第七章 破られた時間

第2話 1/2/3/4

日が暮れてから始まった旅行は、休まずに一日を歩いたにも関わらず、終わる気配がなかった。日はいつの間に山間へと滑るように落ちていって、空には星たちが一つ二つ姿を現し始めた。

半分になった月もかすかな光を放ちながら東の空から昇っていた。エドウィンとジフリットの周りに立っていた侍従たちがランプに火をつけて、列をそろえて行進していた兵士たちは、両側のたいまつの光を頼って行進を続けた。東の空から昇っていた月が夜空の天辺にかけられる頃、列の前から長くて太い角のラッパの音が聞こえてきた。

「着いたみたいだね」

ジフリットが伸びをしながらつぶやいた。休まずに一日以上も歩くのは、聖騎士である自分にはそんなに難しい事ではなかったが、大神殿の中で規則的な生活だけを繰り返していた司祭である兄には、きっと辛い旅路だろうと思った。

戦闘がある場所には、いつも最低一人以上の司祭が同行しなければならない。司祭は戦闘が始まる前に、兵士たちに励ましの意味で祈りをささげてくれて、戦闘が終わってからは、死んだ兵士たちの葬式の代わりに追慕の祈りをささげてくれる。

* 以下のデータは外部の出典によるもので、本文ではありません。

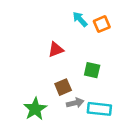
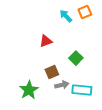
orange square: (102, 24) -> (85, 12), moved
green square: (92, 70) -> (76, 58), turned 32

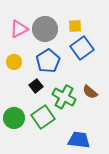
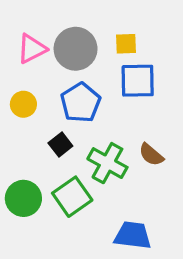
blue square: (82, 48) -> (138, 81), turned 35

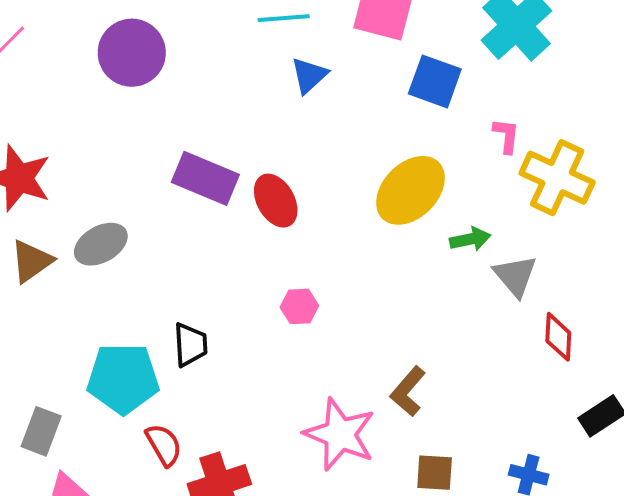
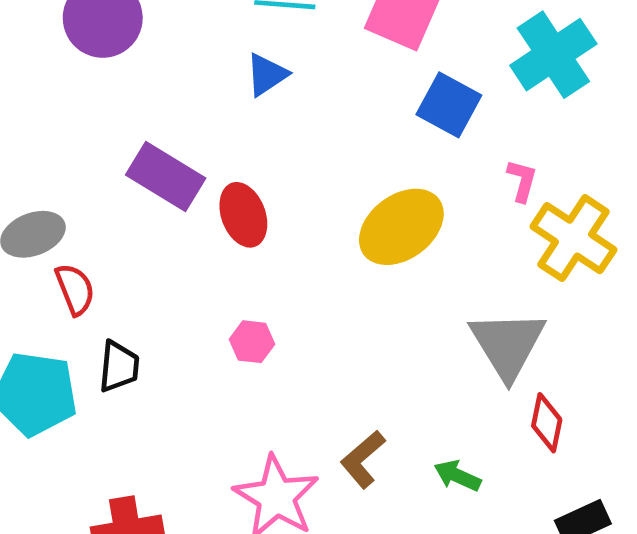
blue triangle: (309, 75) -> (267, 75), moved
green arrow: (470, 239) -> (457, 476), moved, turned -153
gray triangle: (515, 276) -> (508, 344), size x1.5
red semicircle: (164, 445) -> (75, 289), moved

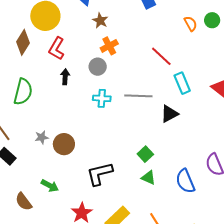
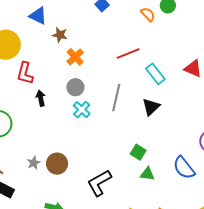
red line: (161, 56) -> (128, 53), turned -50
gray circle: (98, 67) -> (75, 87), moved
gray line: (138, 96) -> (116, 98), turned -64
cyan cross: (102, 98) -> (82, 110), turned -36

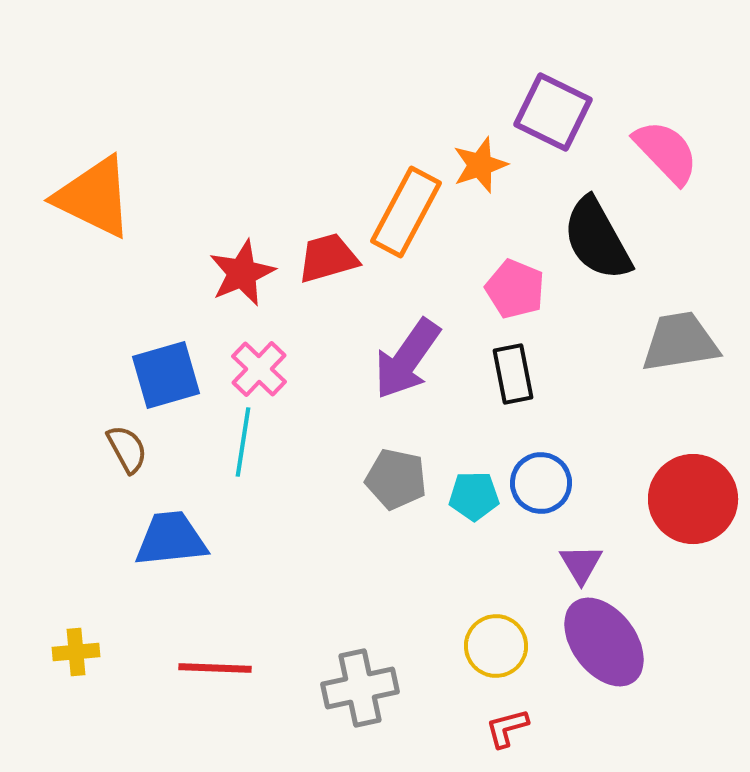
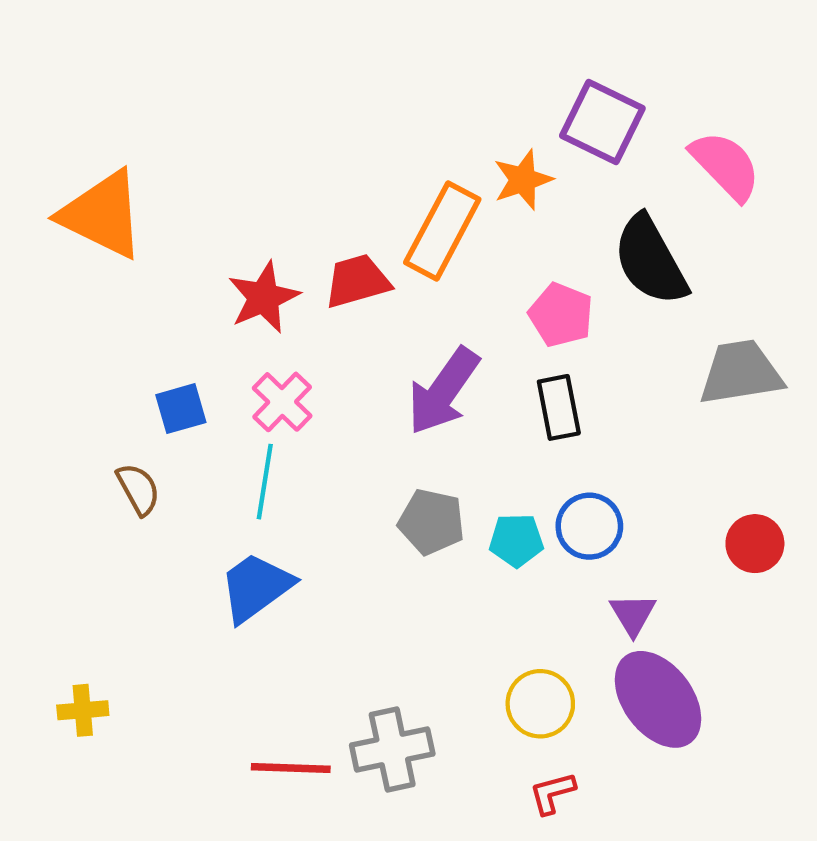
blue square: (166, 375) -> (181, 409), size x0.7
red circle: (693, 499) -> (755, 544), size x0.6
blue trapezoid: (171, 539) -> (256, 587), moved, turned -30
red line: (215, 668) -> (291, 768), moved

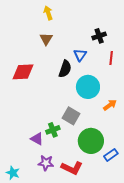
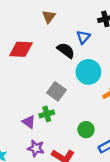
black semicircle: (65, 69) -> (66, 50), turned -78
gray square: (71, 116) -> (56, 91), moved
green circle: (91, 141) -> (86, 130), size x0.6

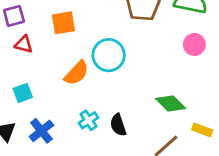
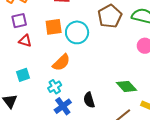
cyan circle: (109, 55) -> (77, 32), moved
cyan cross: (89, 120) -> (55, 87), moved
blue cross: (41, 131) -> (63, 106), moved

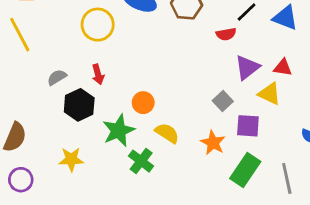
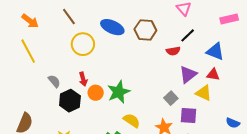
blue triangle: (285, 18) -> (215, 52), moved
gray semicircle: (57, 77) -> (54, 81), turned 80
orange circle: (143, 103) -> (96, 93), moved
green star: (119, 131) -> (119, 92), moved

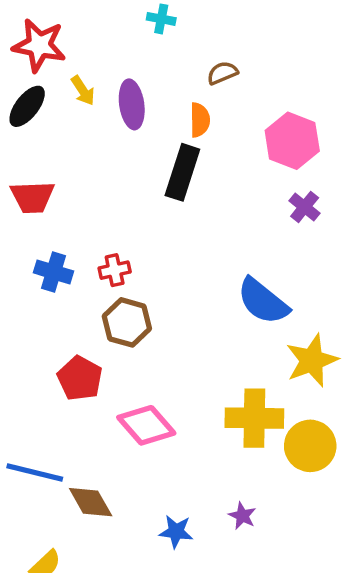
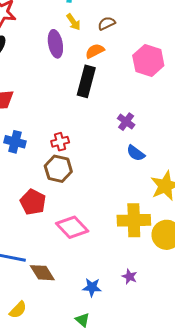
yellow arrow: (83, 91) -> (73, 22), moved
orange semicircle: (200, 120) -> (95, 51), turned -114
purple cross: (305, 207) -> (126, 122), moved
red cross: (115, 270) -> (60, 142), moved
blue semicircle: (263, 301) -> (136, 153), size x0.6

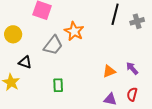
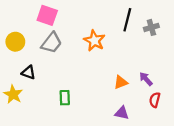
orange star: (74, 31) -> (94, 41), moved
gray trapezoid: (53, 45) -> (52, 43), moved
red semicircle: (132, 94) -> (155, 100), moved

他にも司祭は国王の代理者の役割も勤めていた。一般的に戦場に送られる司祭は大司祭の命令に応じて参加していたけれど、エドウィンがみるには、ジフリットは自分で志願して参加したように思えた。

「兄上、つらくはない?」

「この程度ならまぁ、大神殿で一日中祈りつづけているよりはましさ」

明らかに疲れているのに、ジフリットは快活な声で笑いながら言った。もう一度、長くて太い角のラッパの音が聞こえてくると、兵士たちは陣営を作るために忙しく動き始めた。ジフリットとエドウィンは隊列から抜け、馬を走らせてグレイアムベルゼン伯爵とバルタソン男爵の所へ向かった。